Gesù Bambino e Babbo Natale sono entrambi preposti a portare i doni e a metterli sotto l’albero; in altre tradizioni i doni vengono invece consegnati personalmente da Nonno Gelo o Nonno Inverno e anche qui troviamo una sovrapposizione ad un rituale antico in cui il era vecchio Saturno a distribuire i doni a dicembre. In alcune tradizioni è invece la Befana al 6 di gennaio che porta i doni, simbolo della venuta dei Magi che seguirono la stella per onorare la nascita del bambinello. Anche questa immagine si lega ad un simbolismo precristiano probabilmente molto vicino ad Ecate, la vecchia saggia che portava con sé i suoi doni e la sua benevolenza; Ecate però subì una gravissima trasformazione nel passaggio dal matriarcato al patriarcato diventando nell’immaginario collettivo una “vecchia strega” sdentata protettrice dei maghi e della stregoneria. La Befana odierna sembra essere un miscuglio tra queste due immagini.

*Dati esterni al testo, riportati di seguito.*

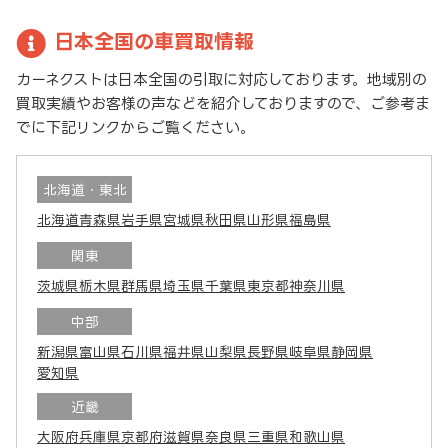
日本全国の車買取情報
カーネクストは日本全国の引取に対応しております。地域別の
買取実績やお客様の声などを紹介しておりますので、ご参考ま
でに下記リンクからご覧ください。
北海道・東北
北海道
青森県
岩手県
宮城県
秋田県
山形県
福島県
関東
茨城県
栃木県
群馬県
埼玉県
千葉県
東京都
神奈川県
中部
新潟県
富山県
石川県
福井県
山梨県
長野県
岐阜県
静岡県
愛知県
近畿
大阪府
兵庫県
京都府
滋賀県
奈良県
三重県
和歌山県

Il più antico progenitore di Babbo Natale sembra essere il lappone Santa Claus che parte ogni anno dalla sua casa a bordo di una slitta trainata da renne carica di doni da distribuire. Santa Claus è verosimilmente una stroppiatura del nome latino Sanctus Nicolaus, il nostro San Nicola di Bari, patrono della Russia. Siccome c’era un’antica usanza in cui la notte di San Nicola si facevano dei doni segreti, si decise di spostare questa usanza nel giorno di Natale, così che anche i popoli nordici potessero festeggiare Santa Claus il 25 di dicembre.

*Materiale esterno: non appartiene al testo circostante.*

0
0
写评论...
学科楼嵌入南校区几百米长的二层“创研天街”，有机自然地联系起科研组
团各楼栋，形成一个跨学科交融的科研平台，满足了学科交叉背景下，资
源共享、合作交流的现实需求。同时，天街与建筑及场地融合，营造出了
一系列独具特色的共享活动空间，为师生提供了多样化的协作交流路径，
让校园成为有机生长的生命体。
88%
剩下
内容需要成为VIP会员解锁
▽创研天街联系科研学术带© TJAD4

Il mantello rosso però arrivò solamente quando il vecchio babbo Natale traghettò in America all’inizio dell’ottocento: fu li’ che assunse definitivamente l’immagine moderna con la barba bianca, il mantello rosso, la slitta e le renne.

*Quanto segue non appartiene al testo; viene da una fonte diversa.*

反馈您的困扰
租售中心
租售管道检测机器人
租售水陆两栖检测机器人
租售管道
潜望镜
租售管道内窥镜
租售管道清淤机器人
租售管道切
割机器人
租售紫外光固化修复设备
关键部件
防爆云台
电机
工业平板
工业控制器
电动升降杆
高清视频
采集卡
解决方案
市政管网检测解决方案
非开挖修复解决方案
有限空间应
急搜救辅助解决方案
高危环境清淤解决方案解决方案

E’ molto importante sapere che dietro a tutto ciò che festeggiamo oggi, ci sono simboli profondi che acquisiscono significato solo se vengono compresi interamente; è interessante vedere come la nuova storia abbia inglobato quella più antica e come nelle tradizioni cristiane siano rintracciabili i vecchi simboli dei miti solari pagani che si sono fusi con quelli del Cristo portatore di Luce e di Vita, ma soprattutto di “nuova coscienza”.
Proprio per la sacralità del simbolismo di questa festa dobbiamo cercare di riavvicinarci ai temi più profondi che riguardano l’anima e l’essenza dell’uomo cercando di far rivivere dentro di noi il reale significato di cui oggi c’è più che mai bisogno.